Victoria Nelson, The Secret Life of Puppets:
Our culture’s post-Reformation, post-Enlightenment prohibition on the supernatural and exclusion of a transcendent, nonmaterialist level of reality from the allowable universe has created the ontological equivalent of a perversion caused by repression. … The displaced religious impulse surfaces … as an overvaluing of the object beyond its intrinsic function in our lives. Craving its holy objects, its temples, its roadside shrines and absolutions, we have let the transcendental in distorted form invade art, the sexual experience, psychotherapy, even the quasi-worship of celebrities living and dead. …
The contemporary realm of popular entertainment is our main subterranean entry, the grotto entry, to the boarded-up mansion of sacred awe, where we conduct our primitive discourse on religious subjects–a discourse whose crudeness would horrify our pious ancestors, but nonetheless a discourse–behind our own backs.
File under: “Did ya ever look at a dollar bill?
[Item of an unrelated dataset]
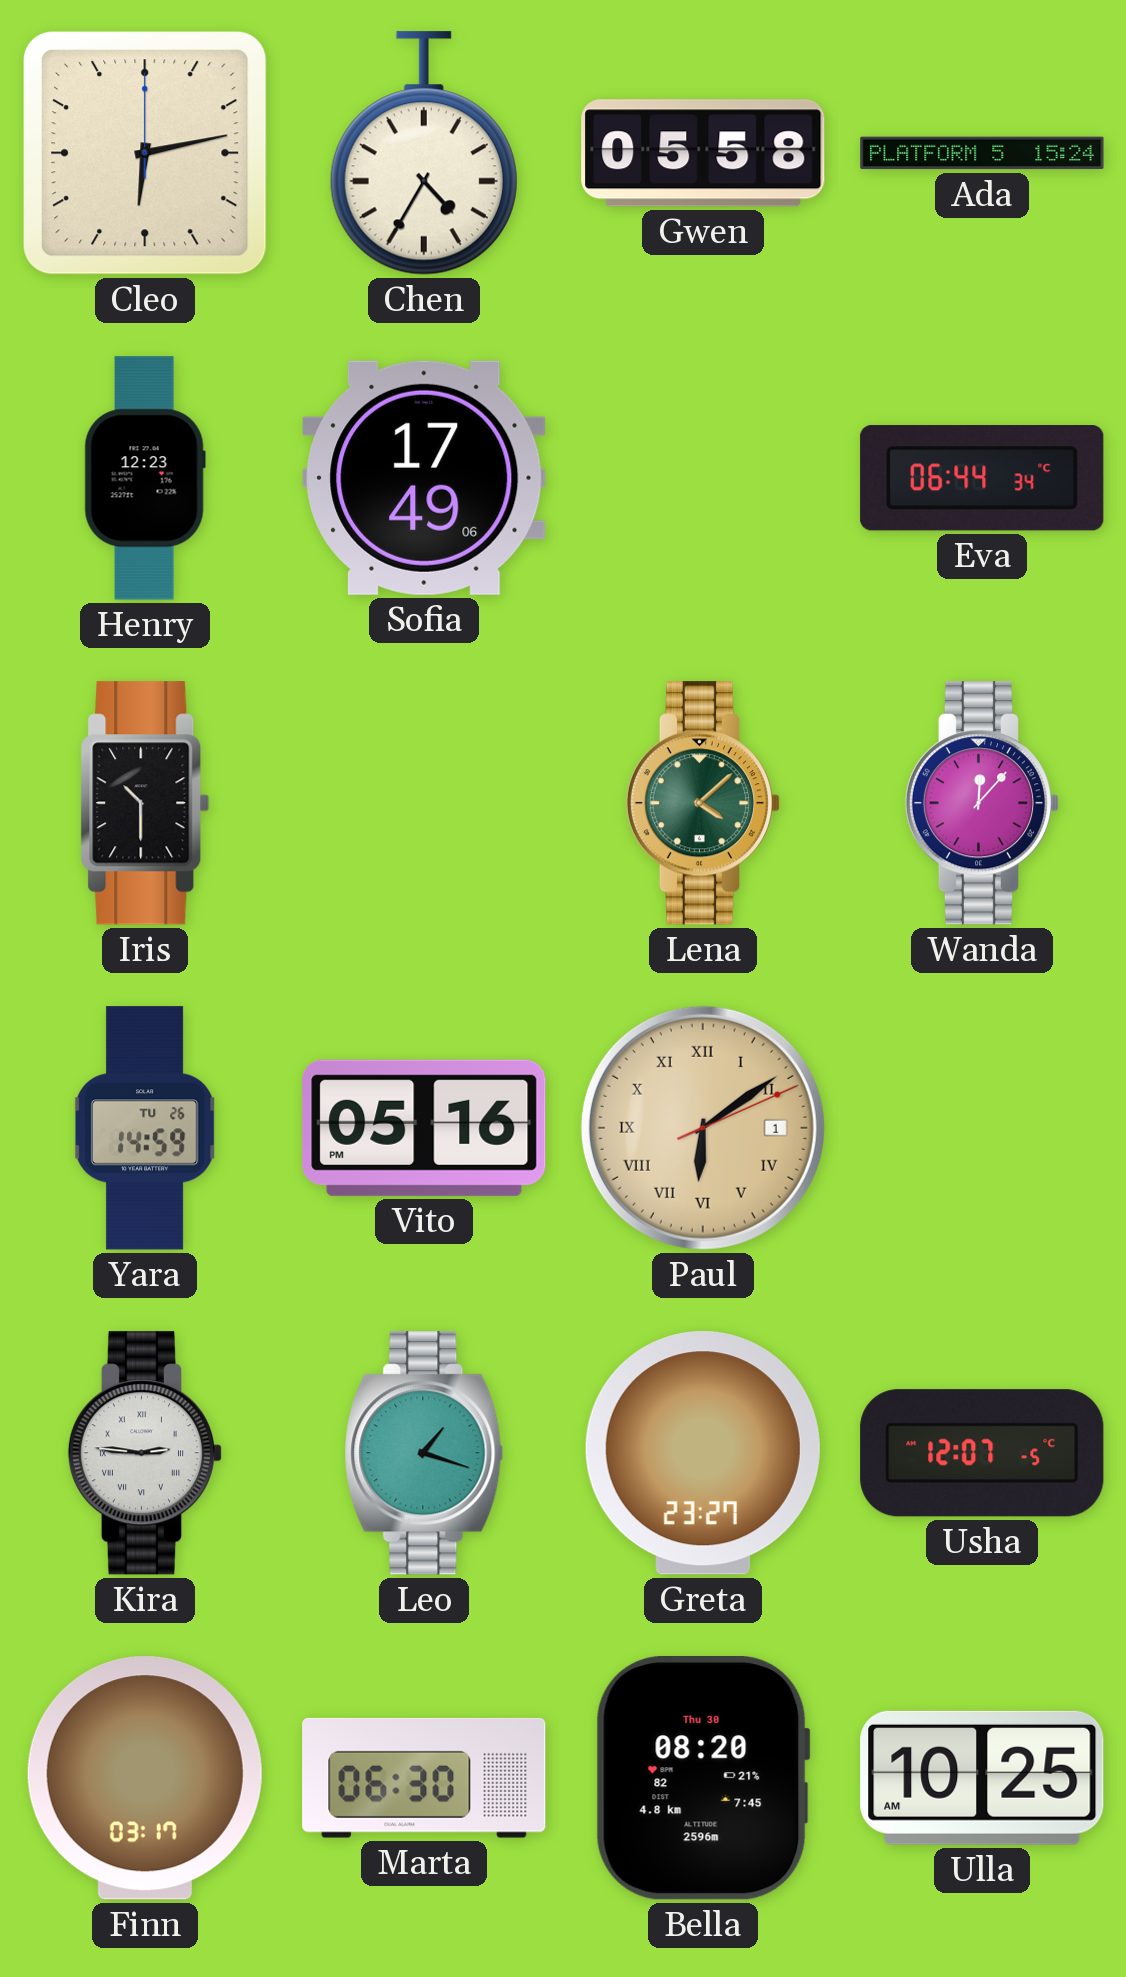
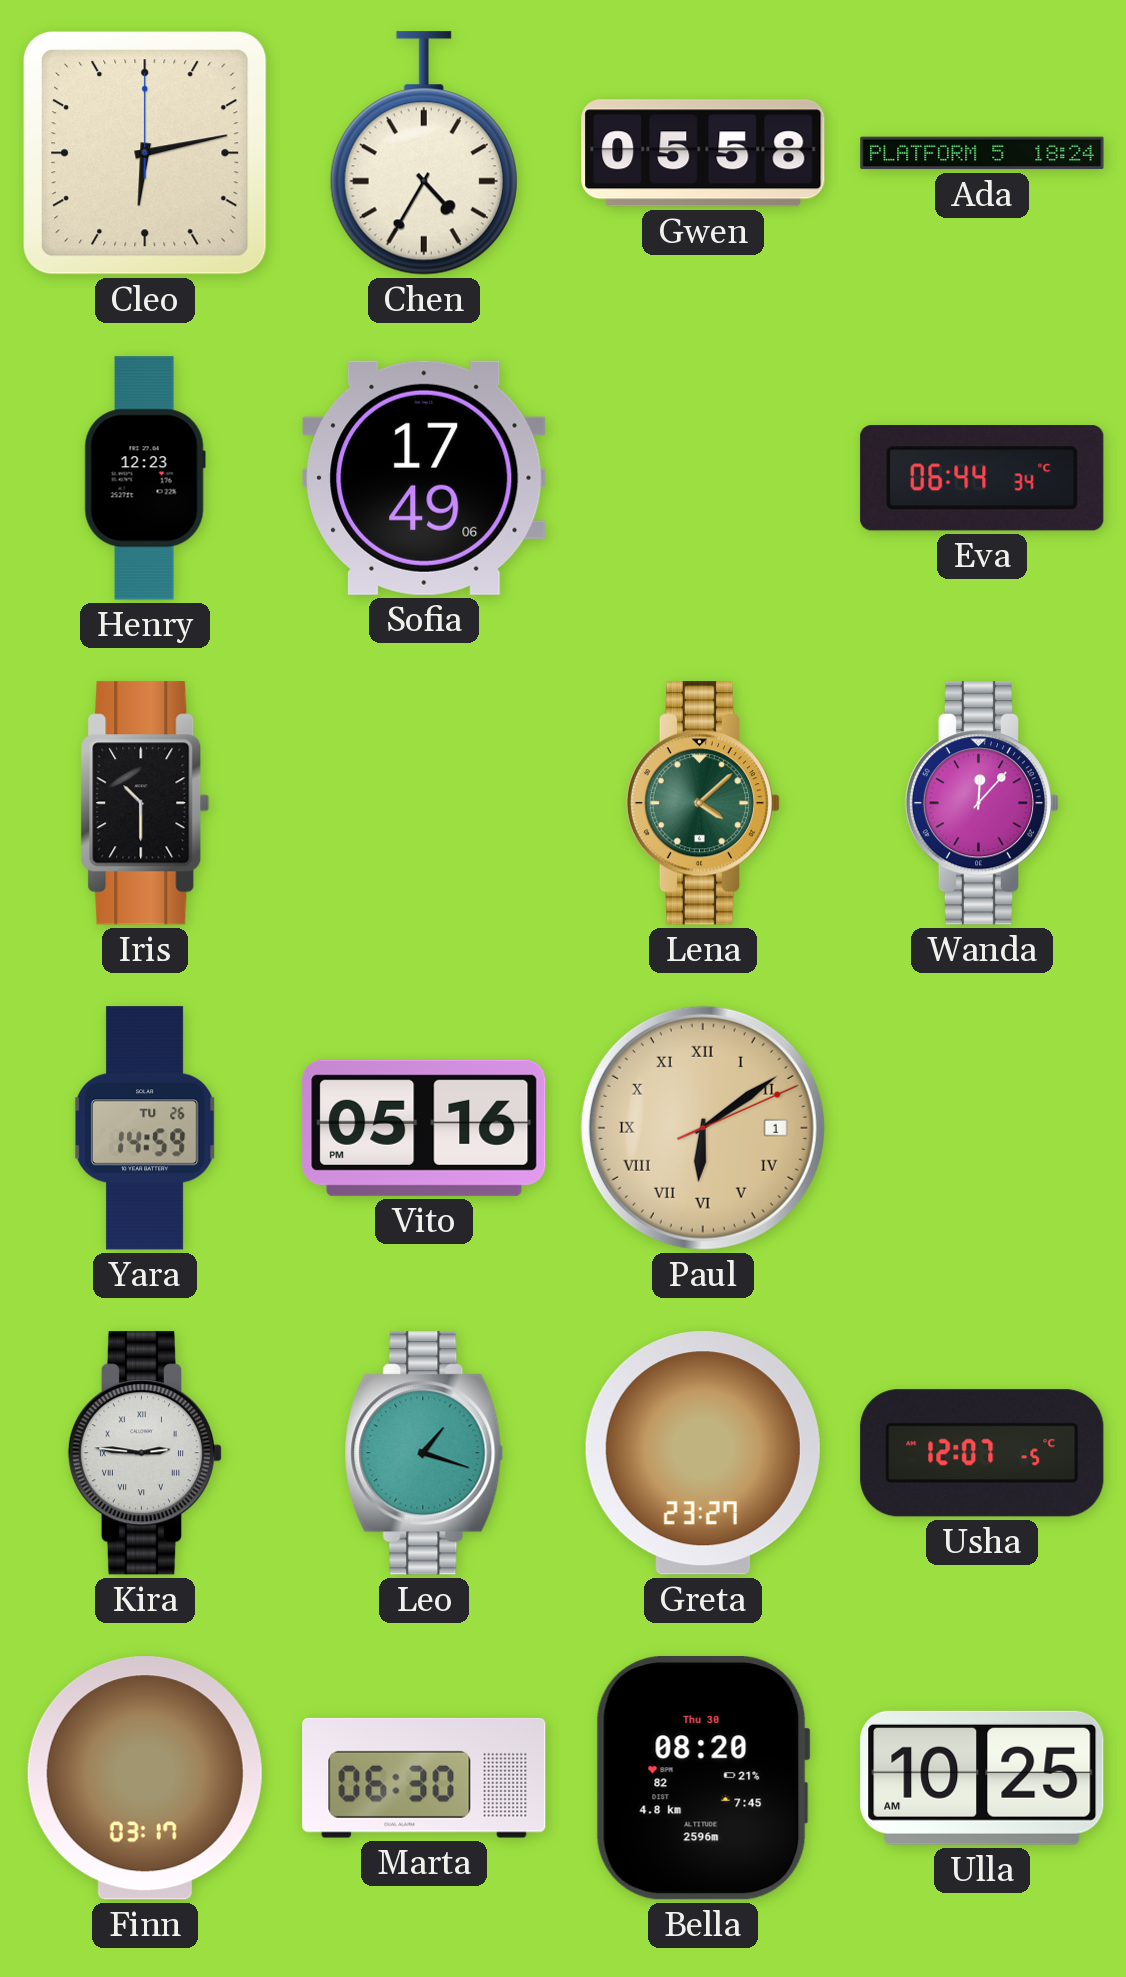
Ada: 15:24 -> 18:24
There’s some spooky shit goin’ on.”
Shelve with: Milutis, Ether; Wood, Edison’s Eve.
(Via my man Devon Elliott.) (I haven’t gotten to the puppets yet.)

2 responses so far ↓
1 Paul // Oct 5, 2010 at 4:41 pm
Sex taking on religious trappings, eh? This might go far to explain both the rebirth of romance among women, and the mainstreaming of fetishism among men.
2 Hugh Askew // May 8, 2011 at 8:35 am
man must worship something, regardless of any protestations to the contrary.